Kise berkali-kali meneriakkan bahwa Aomine egois. Aomine mengirimkan Kise tatapan tajam dengan kemarahan yang nyata terlukis.

"Kau hanya belum mengerti!"

"Apa tidak lebih pantas jika perkataan itu kutujukan padamu, Aominecchi? Aku tidak menyangka kalau kau berani mempunyai pemikiran seperti itu!"

Aomine harus menahan diri untuk tidak melayangkan tinju yang ia tahan sedari tadi ke wajah Kise. Tinjunya biasa ia hadiahkan untuk berandalan sekolah yang suka mencari keributan macam Haizaki, dan Kise jelas bukan termasuk di antaranya. Kise adalah keluarganya, dan Aomine tidak ingin melakukan sesuatu yang menyakiti keluarganya. Seperti ia menginginkan untuk tidak menyakiti Kuroko. Karena itu, jalan inilah yang Aomine tempuh.

"Hampir setengah tahun, Kise."

"Baru hampir setengah tahun, Aominecchi, dan kau sudah ingin menyerah?"

Seolah-olah tersulut, gejolak kemarahan Aomine membesar, sampai ia tidak menyadari kalau kepalan tinjunya semakin menguat, pilar pertahanan dirinya runtuh, menyisakan sebuah teriakan yang lebih tinggi beberapa oktaf dari teriakan sebelumnya.

"TETSU INGIN BEBAS!"

Jarum jam menjadi saksi bagaimana seorang Kise terhenti.


Kise tidak menemui Aomine selama berhari-hari.

Pojok ruangan itu menjadi pilihannya untuk melarikan diri. Ya, Kise tidak salah mengakuinya, karena ia benar-benar merasa menjadi seorang pengecut kelas kakap saat ini. Tapi pilunya juga butuh waktu untuk sembuh. Seorang diri, menyadari satu hal.

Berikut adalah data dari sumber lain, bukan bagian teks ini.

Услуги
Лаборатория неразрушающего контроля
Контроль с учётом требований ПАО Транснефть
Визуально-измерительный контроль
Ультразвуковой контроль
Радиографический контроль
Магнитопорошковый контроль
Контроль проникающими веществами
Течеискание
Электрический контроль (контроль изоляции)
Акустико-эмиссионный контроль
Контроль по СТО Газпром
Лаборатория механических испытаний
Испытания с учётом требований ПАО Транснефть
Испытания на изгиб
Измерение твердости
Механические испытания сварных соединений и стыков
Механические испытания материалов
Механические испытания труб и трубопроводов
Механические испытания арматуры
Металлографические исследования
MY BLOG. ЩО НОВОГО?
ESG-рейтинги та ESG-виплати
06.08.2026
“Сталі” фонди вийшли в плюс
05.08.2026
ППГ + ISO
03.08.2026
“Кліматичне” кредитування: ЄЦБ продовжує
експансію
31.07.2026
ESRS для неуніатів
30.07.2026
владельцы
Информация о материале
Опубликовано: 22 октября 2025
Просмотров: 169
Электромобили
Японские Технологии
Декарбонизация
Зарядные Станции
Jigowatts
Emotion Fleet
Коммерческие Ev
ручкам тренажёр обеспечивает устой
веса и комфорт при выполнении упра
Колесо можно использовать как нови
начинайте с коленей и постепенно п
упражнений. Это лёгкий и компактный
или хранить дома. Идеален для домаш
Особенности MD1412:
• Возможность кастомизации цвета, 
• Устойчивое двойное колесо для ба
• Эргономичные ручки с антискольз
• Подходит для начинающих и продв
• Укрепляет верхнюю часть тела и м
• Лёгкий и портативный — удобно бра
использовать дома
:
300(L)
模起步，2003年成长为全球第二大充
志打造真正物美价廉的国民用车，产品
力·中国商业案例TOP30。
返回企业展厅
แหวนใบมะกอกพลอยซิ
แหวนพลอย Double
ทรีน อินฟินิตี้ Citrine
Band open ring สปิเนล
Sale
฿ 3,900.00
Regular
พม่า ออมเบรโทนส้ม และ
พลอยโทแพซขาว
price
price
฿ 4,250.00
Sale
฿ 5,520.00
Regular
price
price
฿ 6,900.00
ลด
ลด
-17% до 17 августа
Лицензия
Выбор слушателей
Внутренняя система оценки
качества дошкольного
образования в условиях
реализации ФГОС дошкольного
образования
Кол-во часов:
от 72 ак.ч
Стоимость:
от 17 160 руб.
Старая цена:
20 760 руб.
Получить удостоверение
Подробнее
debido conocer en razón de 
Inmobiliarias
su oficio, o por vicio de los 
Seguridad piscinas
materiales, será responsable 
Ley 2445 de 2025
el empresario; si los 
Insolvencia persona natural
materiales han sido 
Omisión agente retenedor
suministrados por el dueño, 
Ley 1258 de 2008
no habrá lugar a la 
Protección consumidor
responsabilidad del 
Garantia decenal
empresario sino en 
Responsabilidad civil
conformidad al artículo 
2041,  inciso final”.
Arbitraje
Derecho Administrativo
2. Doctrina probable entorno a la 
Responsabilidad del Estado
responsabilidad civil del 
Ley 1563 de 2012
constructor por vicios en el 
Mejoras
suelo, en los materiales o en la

Ruangan itu berawan kelabu.

"Cappuccino."

Tentu saja saat Kise menyebutkan pesanannya, ia langsung teringat kembali dengan Aomine.

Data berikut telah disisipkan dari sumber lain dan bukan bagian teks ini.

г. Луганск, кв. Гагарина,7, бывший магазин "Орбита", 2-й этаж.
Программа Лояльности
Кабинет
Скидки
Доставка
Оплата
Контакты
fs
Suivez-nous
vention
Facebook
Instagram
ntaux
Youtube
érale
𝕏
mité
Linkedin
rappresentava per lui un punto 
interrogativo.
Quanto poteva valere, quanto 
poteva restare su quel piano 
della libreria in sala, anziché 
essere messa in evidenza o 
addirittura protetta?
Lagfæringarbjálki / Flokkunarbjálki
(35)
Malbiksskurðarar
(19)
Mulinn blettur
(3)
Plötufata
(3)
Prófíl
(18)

Kemudian perasaan marah dan kecewa itu kembali berkecamuk di hatinya. Kise bertanya-tanya, sebenarnya apa yang salah dengan perbuatannya? Kise tidak tahu seperti apa rasanya kematian, apakah pahit atau manis, Kise samasekali tidak memiliki bayangan akan itu. Karenanya Kise tidak ingin Kuroko mencecap rasanya. Kise bukanlah dokter maupun Tuhan, tetapi menyembuhkan Kuroko adalah apa yang paling diinginkannya.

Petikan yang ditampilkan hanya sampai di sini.